Bajaj Finance foresees 25–27% AUM growth. Even so, the company remains conservative because of the looming threat of the Omicron variant of coronavirus and has increased the overlay provision from 832 crore as of 30 September to 1,083 crore as of 31 December.

Gross and net non-performing asset (NPA) ratios reached pre-covid levels, as they reduced sequentially from 2.45% and 1.10% in Q2FY22 to 1.73% and 0.78% in Q3FY22, respectively.

Deposits grew by 28% y-o-y to 30,481 crore and contributed 20% to overall borrowings.

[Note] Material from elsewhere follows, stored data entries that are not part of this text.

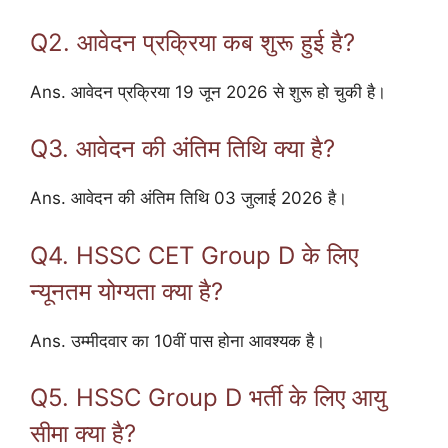
Q2. आवेदन प्रक्रिया कब शुरू हुई है?
Ans. आवेदन प्रक्रिया 19 जून 2026 से शुरू हो चुकी है।
Q3. आवेदन की अंतिम तिथि क्या है?
Ans. आवेदन की अंतिम तिथि 03 जुलाई 2026 है।
Q4. HSSC CET Group D के लिए
न्यूनतम योग्यता क्या है?
Ans. उम्मीदवार का 10वीं पास होना आवश्यक है।
Q5. HSSC Group D भर्ती के लिए आयु
सीमा क्या है?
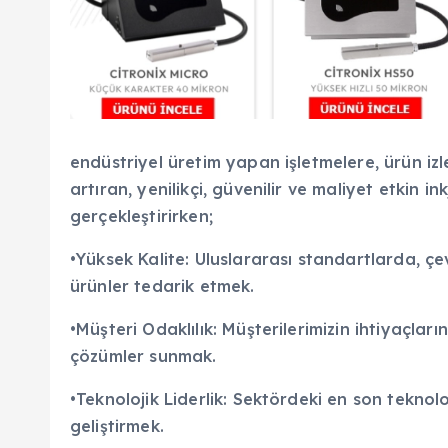
endüstriyel üretim yapan işletmelere, ürün izle
artıran, yenilikçi, güvenilir ve maliyet etkin
gerçekleştirirken;
•Yüksek Kalite: Uluslararası standartlarda, ç
ürünler tedarik etmek.
•Müşteri Odaklılık: Müşterilerimizin ihtiyaçları
çözümler sunmak.
•Teknolojik Liderlik: Sektördeki en son teknoloj
geliştirmek.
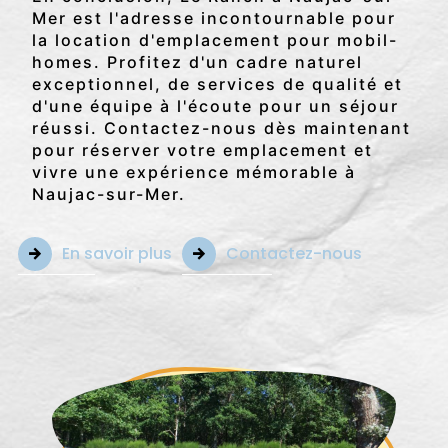
Mer est l'adresse incontournable pour
la location d'emplacement pour mobil-
homes. Profitez d'un cadre naturel
exceptionnel, de services de qualité et
d'une équipe à l'écoute pour un séjour
réussi. Contactez-nous dès maintenant
pour réserver votre emplacement et
vivre une expérience mémorable à
Naujac-sur-Mer.
En savoir plus
Contactez-nous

Post results, shares of Bajaj Finance declined by 2% on NSE on Wednesday, a day when the Nifty50 index fell about 1%. However, as said earlier, Bajaj Finance’s investors are already sitting on handsome gains. Analysts from Kotak Institutional Equities said, “The Bajaj Finance stock has rallied significantly over the past one year, outperforming most BFSI peers on the back of high interest levels in its transformation exercise and likely value expected to be generated by its proposed digital ecosystem," Additionally, expectations of high valuations of fintech companies, prior to the listing of Paytm’s parent One 97 Communications Ltd, also helped sentiments.

Kotak’s analysts further added in a report on 18 January, “We believe that the initial phase of euphoria on the app is behind us and Bajaj’s ability to seamlessly execute on its well-articulated strategy remains crucial. Bajaj’s management has demonstrated strong execution skills in the past, but any slowdown/disappointment on the digital transformation can weigh in on the stock, in light of high investor expectations."